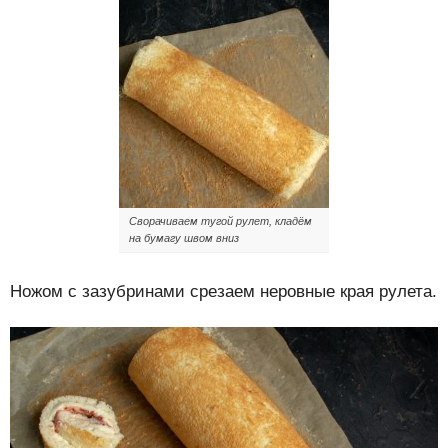
Сворачиваем тугой рулет, кладём
на бумагу швом вниз
Ножом с зазубринами срезаем неровные края рулета.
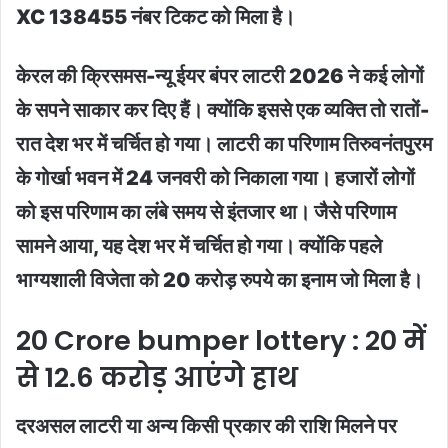
XC 138455 नंबर टिकट को मिला है।
केरल की क्रिसमस-न्यू ईयर बंपर लाटरी 2026 ने कई लोगों
के सपने साकार कर दिए हैं। क्योंकि इससे एक व्यक्ति तो रातों-
रात देश भर में चर्चित हो गया। लाटरी का परिणाम तिरुवनंतपुरम
के गोर्खा भवन में 24 जनवरी को निकाला गया। हजारों लोगों
को इस परिणाम का लंबे समय से इंतजार था। जैसे परिणाम
सामने आया, यह देश भर में चर्चित हो गया। क्योंकि पहले
भाग्यशाली विजेता को 20 करोड़ रुपये का इनाम जो मिला है।
20 Crore bumper lottery : 20 में
से 12.6 करोड़ आएंगे हाथ
दरअसल लाटरी या अन्य किसी प्रकार की राशि मिलने पर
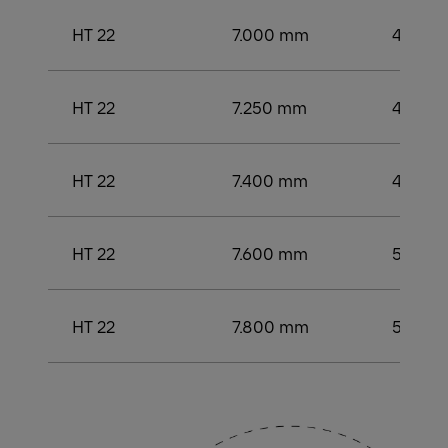
HT 22
7.000 mm
4.500
HT 22
7.250 mm
4.500
HT 22
7.400 mm
4.750
HT 22
7.600 mm
5.000
HT 22
7.800 mm
5.000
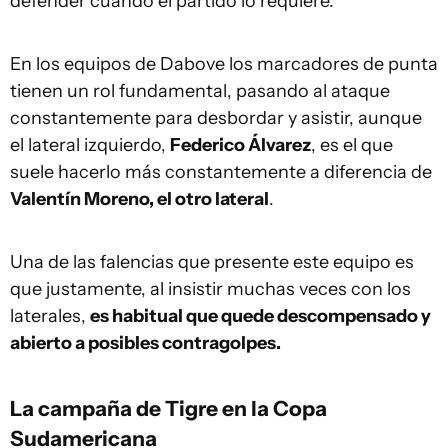
defender cuando el partido lo requiere.
En los equipos de Dabove los marcadores de punta
tienen un rol fundamental, pasando al ataque
constantemente para desbordar y asistir, aunque
el lateral izquierdo,
Federico Álvarez
, es el que
suele hacerlo más constantemente a diferencia de
Valentín Moreno, el otro lateral
.
Una de las falencias que presente este equipo es
que justamente, al insistir muchas veces con los
laterales,
es habitual que quede descompensado y
abierto a posibles contragolpes.
La campaña de Tigre en la Copa
Sudamericana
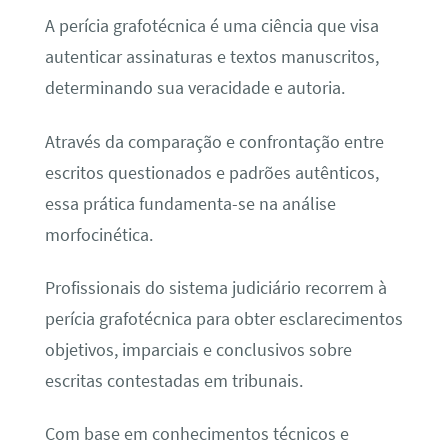
A perícia grafotécnica é uma ciência que visa
autenticar assinaturas e textos manuscritos,
determinando sua veracidade e autoria.
Através da comparação e confrontação entre
escritos questionados e padrões autênticos,
essa prática fundamenta-se na análise
morfocinética.
Profissionais do sistema judiciário recorrem à
perícia grafotécnica para obter esclarecimentos
objetivos, imparciais e conclusivos sobre
escritas contestadas em tribunais.
Com base em conhecimentos técnicos e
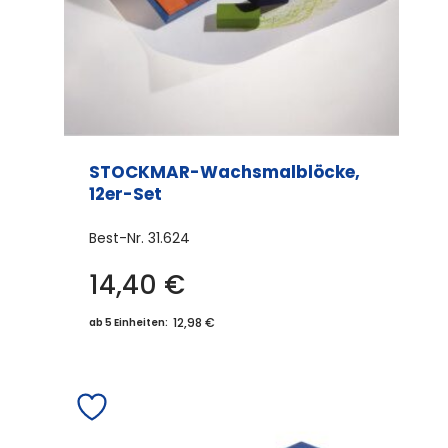
STOCKMAR-Wachsmalblöcke,
12er-Set
Best-Nr.
31.624
14,40
€
12,98 €
ab 5 Einheiten:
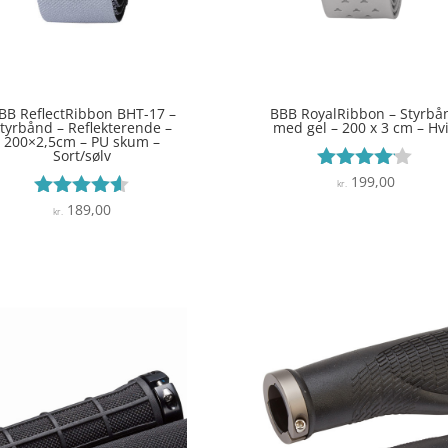
BB ReflectRibbon BHT-17 –
BBB RoyalRibbon – Styrbå
tyrbånd – Reflekterende –
med gel – 200 x 3 cm – Hv
200×2,5cm – PU skum –
Sort/sølv
199,00
Vurderet
kr.
4
189,00
Vurderet
kr.
ud af 5
4.5
ud af 5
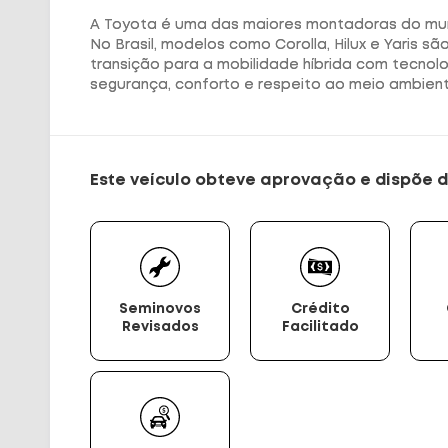
A Toyota é uma das maiores montadoras do mund
No Brasil, modelos como Corolla, Hilux e Yaris s
transição para a mobilidade híbrida com tecnol
segurança, conforto e respeito ao meio ambient
Este veículo obteve aprovação e dispõe d
Seminovos
Crédito
Revisados
Facilitado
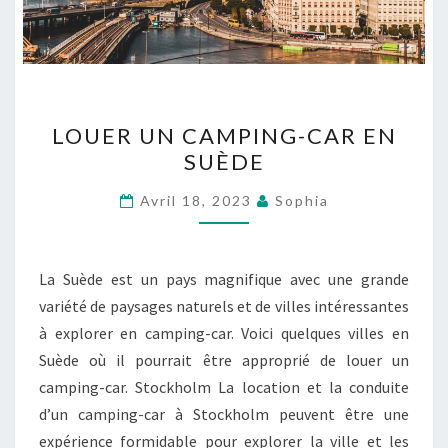
LOUER
LOUER UN CAMPING-CAR EN
UN
SUÈDE
CAMPING-
CAR
Avril 18, 2023
Sophia
EN
SUÈDE
La Suède est un pays magnifique avec une grande
variété de paysages naturels et de villes intéressantes
à explorer en camping-car. Voici quelques villes en
Suède où il pourrait être approprié de louer un
camping-car. Stockholm La location et la conduite
d’un camping-car à Stockholm peuvent être une
expérience formidable pour explorer la ville et les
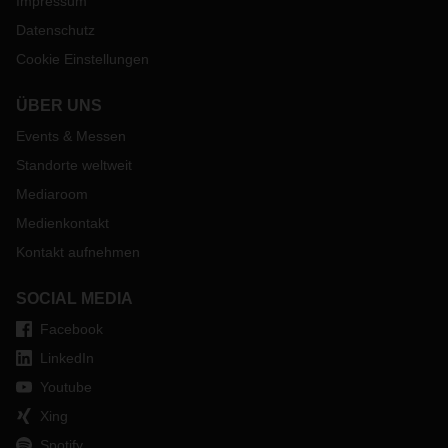
Impressum
Datenschutz
Cookie Einstellungen
ÜBER UNS
Events & Messen
Standorte weltweit
Mediaroom
Medienkontakt
Kontakt aufnehmen
SOCIAL MEDIA
Facebook
LinkedIn
Youtube
Xing
Spotify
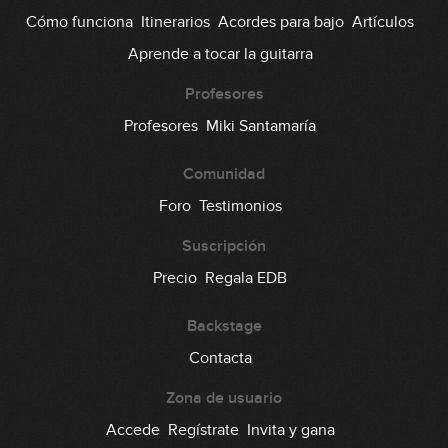
Cómo funciona
Itinerarios
Acordes para bajo
Artículos
Aprende a tocar la guitarra
Profesores
Profesores
Miki Santamaría
Comunidad
Foro
Testimonios
Suscripción
Precio
Regala EDB
Backstage
Contacta
Zona de usuario
Accede
Regístrate
Invita y gana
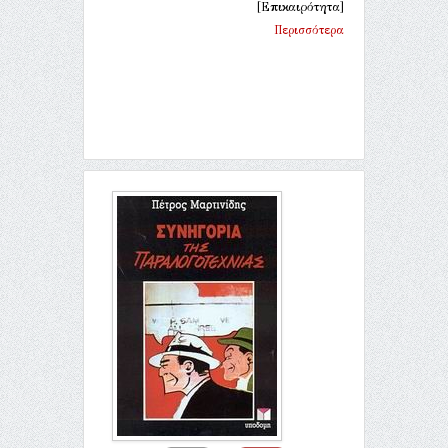
[Επικαιρότητα]
Περισσότερα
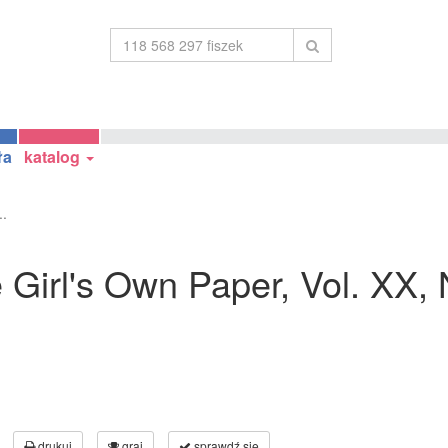
ła
katalog
..
he Girl's Own Paper, Vol. XX
drukuj
graj
sprawdź się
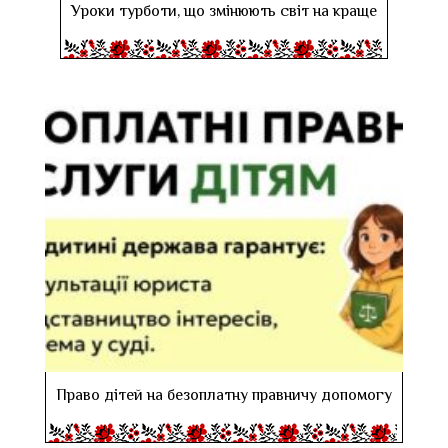
Уроки турботи, що змінюють світ на краще
Право дітей на безоплатну правничу допомогу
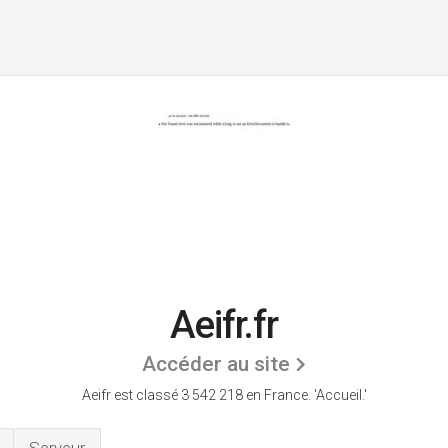
Aeifr.fr
Accéder au site
Aeifr est classé 3 542 218 en France.
'Accueil.'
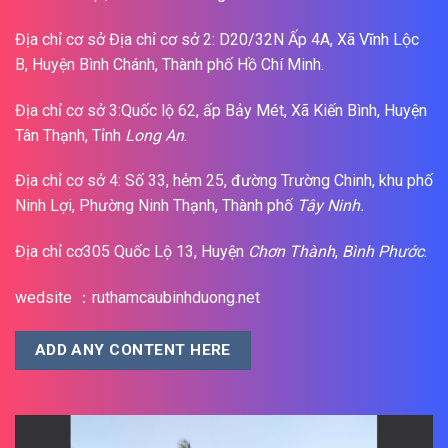
Địa chỉ cơ sở Địa chỉ cơ sở 2: D20/32N Ấp 4A, Xã Vĩnh Lộc
B, Huyện Bình Chánh, Thành phố Hồ Chí Minh.
Địa chỉ cơ sở 3:Quốc lộ 62, ấp Bảy Mét, Xã Kiến Bình, Huyện
Tân Thạnh, Tỉnh
Long An
.
Địa chỉ cơ sở 4: Số 33, hẻm 25, đường Trường Chinh, khu phố
Ninh Lợi, Phường Ninh Thạnh, Thành phố
Tây Ninh.
Địa chỉ cơ305 Quốc Lộ 13, Huyện
Chơn Thành
,
Bình Phước
.
wedsite ：ruthamcaubinhduong.net
ADD ANY CONTENT HERE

- - - - -

EXERCISE AIM: In the listing, return each line containing the string "perícia".

ANSWER SECTION:
A perícia grafotécnica é uma ciência que visa
perícia grafotécnica para obter esclarecimentos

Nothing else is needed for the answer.